What would've been next?

Nothing was planned, aside from a beverage at the pub over the road.

Alas, my cappuccino would have to wait. Within seconds of handing in my last yellow answer booklet, I was ushered away and asked to explain my breach of the Examination Rules section 4(a).

Whoops.

The first line of my most recent column comes to mind: "With exams just around the corner (tomorrow, in fact), cheating is on my mind." Yeah, well, apparently it was.

Without divulging the details, it turns out that an old supermarket shopping list has got me into a bit of trouble. Tissues, laundry powder, Q-tips. Drama.

And drama continues post exams as I'm now faced with the hassle of shifting four years' worth of Dunedin back to Christchurch.
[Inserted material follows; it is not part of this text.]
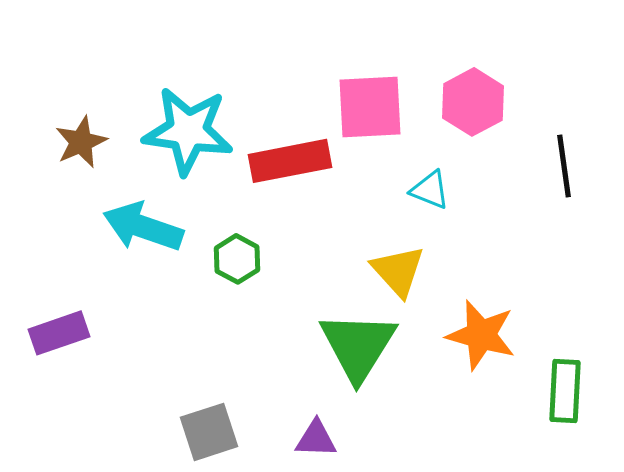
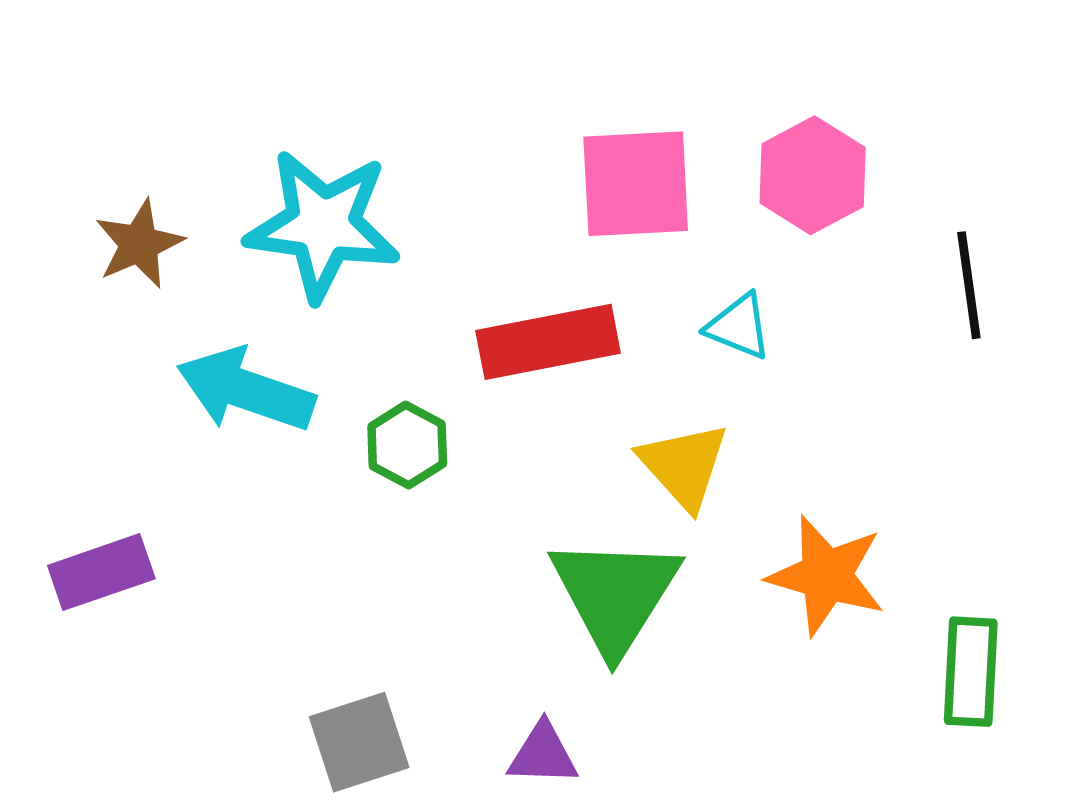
red rectangle: (290, 161) -> (548, 342), moved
Around me, others are also condensing their lives into cardboard boxes and duvet cases.

Clothes are squashed, shoved, bundled into bags ... While I'm constantly questioning: where did this come from?

Almost-empties are emptied; forgotten items are found; books are heavy; pot-plants present difficult decisions. Notes are kept, or chucked (usually chucked), occasionally set alight, ideally recycled. Hours (and hours) later, and the room is still a tip.

Then there's the issue of furniture.

Will the landlord allow summer storage?

With a twelve-month lease you'd be hoping so, but that's not always the case. Campus is littered with flyers: beds, wardrobes, desks, chairs, little cube-shaped shelf contraptions, are all desperately cheap at this time of year.

A mind-baffling range of paraphernalia passes from generation to generation of the student community in the likeness of a mass "moving sale". Don't bother inquiring about how old that is, or where this came from originally, the honest answer is that nobody really knows but of course it's all been well looked after.

In first year, as I sat with my mother in a hotel room on George St, waiting for Saturday and Arana's open day, I watched two young men nonchalantly carry a queen-sized mattress down the footpath. A while later, they returned for the bed base.

Such a sight was a shock for a self-conscious Aucklander. However, in third year, when I found myself lugging a flatmate's bookshelf down Grange St, I'll admit that I chuckled to myself. Dunedin, you've changed me.

Within the chaos of the half-packed bedroom is a quarter-packed sports bag which is supposed to be ready for tomorrow's trip to Stewart Island. On the laptop screen is a semi-complete column. Amid the Dunedin-induced personal growth, even in the absence of study, some things will stay the same.

Honours, finally finished.

 - Katie Kenny studies English at the University of Otago.